This district-wide shut-down is obviously designed to shut down any further criticism of these BS pro-Muslim assignments.

Ace at Ace of Spades imagines the dialogue between the multi cultists and the parents here: http://acecomments.mu.nu/?post=360629

Dan Hossley said...

If it weren't for poor judgement, the officials at this school district would have no judgement at all.

Ann Althouse said...

"Would you be as likely to think it didn't violate the Establishment Clause if it was the Lord's Prayer or Hail Mary or the Apostle's Creed?"

If that's addressed at me, you didn't read the whole post.

Ann Althouse said...

And now I've read your other comment.

So... okay.

Leigh said...

P.S. -- The district's "official statement" and another nugget in the story: encouraging some of the girls to wear hijab a to learn about "modest dress." It's outrageous.

The school posted the following message on its website:

"Following parental objections to the World Geography curriculum and ensuing related media coverage, the school division began receiving voluminous phone calls and electronic mail locally and from outside the area. As a result of those communications, the Sheriff’s Office and the school division coordinated to increase police presence at Augusta County schools and to monitor those communications. The communications have significantly increased in volume today and based on concerns regarding the tone and content of those communications, Sheriff Fisher and Dr. Bond mutually decided schools and school offices will be closed on Friday, December 18, 2015. While there has been no specific threat of harm to students, schools and school offices will be closed Friday, December 18, 2015. All extra-curricular activities are likewise cancelled for tonight, Thursday, December 17, through the weekend. We regret having to take this action, but we are doing so based on the recommendations of law enforcement and the Augusta County School Board out of an abundance of caution.

"Finally, the Augusta County School Board and Dr. Bond appreciate parents bringing concerns directly to our attention, and a constructive and respectful dialogue between school and community is always welcome. As we have emphasized, no lesson was designed to promote a religious viewpoint or change any student’s religious belief. Although students will continue to learn about world religions as required by the state Board of Education and the Commonwealth’s Standards of Learning, a different, non-religious sample of Arabic calligraphy will be used in the future."

TV station WHSV called Augusta County School Board Chairman Nicholas Collins, who said he had no information to release about the closures.

Parents complained to the media that the students were denied a Bible in class and some female students were encouraged to wear a hijab to learn about the “modest dress adopted by many in the Islamic faith and were invited to try on a scarf as a part of an interactive lesson about the Islamic concept of modest dress.”

Fabi said...

So the school district compounds their 'calligraphy' error by being whiny little victims. Shocking!

Tom B said...

When dealing with a religion where the penalty for apostasy is death, it's best to steer clear of anything that could be even technically construed as a declaration of faith.
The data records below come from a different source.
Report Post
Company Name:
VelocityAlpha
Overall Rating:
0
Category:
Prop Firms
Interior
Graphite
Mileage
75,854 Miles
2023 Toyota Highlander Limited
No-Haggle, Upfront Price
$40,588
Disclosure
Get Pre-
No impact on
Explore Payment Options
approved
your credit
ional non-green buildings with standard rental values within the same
Unless you really really mean it.

Todd said...

The easy part for this is to play "what if". Let us say that instead of the "example" the students were given they had instead been assigned to copy "Deus Abraham et Deus". As calligraphy, that would look quite beautiful! It is Latin for "The God of Abraham is the only God".
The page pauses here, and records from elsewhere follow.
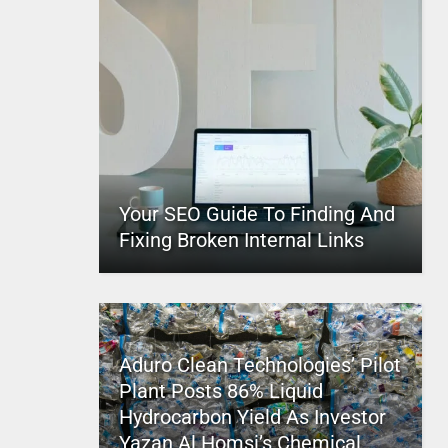
Your SEO Guide To Finding And
Fixing Broken Internal Links
Aduro Clean Technologies’ Pilot
Plant Posts 86% Liquid
Hydrocarbon Yield As Investor
Yazan Al Homsi’s Chemical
a) I can't imagine ANY public school teacher making that kind of "mistake".

b) All the of agnostic heads would explode.

c) All of the newspapers would run article demanding the "fundamentalist teacher" be fired.

Why does it seem that all of these "mistakes" always stick-poke "middle America" and Christians? Could it be because this group does not cut off your head when they get offended?

traditionalguy said...

The school is indoctrinating its students into a false Arab religion's Myths, as if it is teaching a needed knowledge. So what. I bet it also indoctrinates them into the false Gaia Religion's myths as if it is teaching them a science.

And if anyone complains, then the Empire strikes back by closing the school like it does the National Parks and Monuments as a revenge move if Congress dares to complain about deficit spending Bankrupting the Nation.

Bay Area Guy said...

Nobody in America wants to study Islam, fer chrissake.

What most Americans want, is to live in peace, and not have radical Islamic Jihadists behead people, shoot people and blow-up stuff.

It is an alien culture, incompatible with Western values.

So, when you have uniformly liberal public school boards doing this, they are simply making the long-standing, Leftist formulation -- anything that makes ordinary Americans squeamish, unsafe or uncomfortable, let's support it.

Good for these parents

dbp said...

"the cancellation was done — as the Times put it — "out of an abundance of caution." "

Telling if true: This means the school only did it to avoid violence by the bigoty bigots, not out of any concern for the for the sensitivity of the troglodytes they supposedly work for.

Shouting Thomas said...

Fag hag feminists in school administration are behind this. They want your sons to be pussies. They want your daughters to be fag hag feminist whores.

The triumph of Althouse's fag hag feminism is why our kids are being indoctrinated in every kind of idiot shit besides our Christian heritage. The enemy is right here. It's Althouse.

In the same way that Althouse and her fag hag feminist comrades captured the schools in order to indoctrinate kids in fag hag feminism, Christians must strategize to reclaim the schools so that they can return to indoctrinating kids in Christianity. Kids must be indoctrinated in a moral system.

Althouse isn't neutral in anything. Since she was a kid, she's been fighting to establish her fag hag feminist ideology as sole authority. She never rests with this shit. Her marriage is an ideological demonstration of proper sexual role inversion to a hair shirt wearing pussy. Her son is a vehicle for ideological demonstration of her fag hag ideology re gaydom.

Fight back, men. Take the schools back from Althouse and her fag hag feminist comrades. Including the University of Wisconsin Law School.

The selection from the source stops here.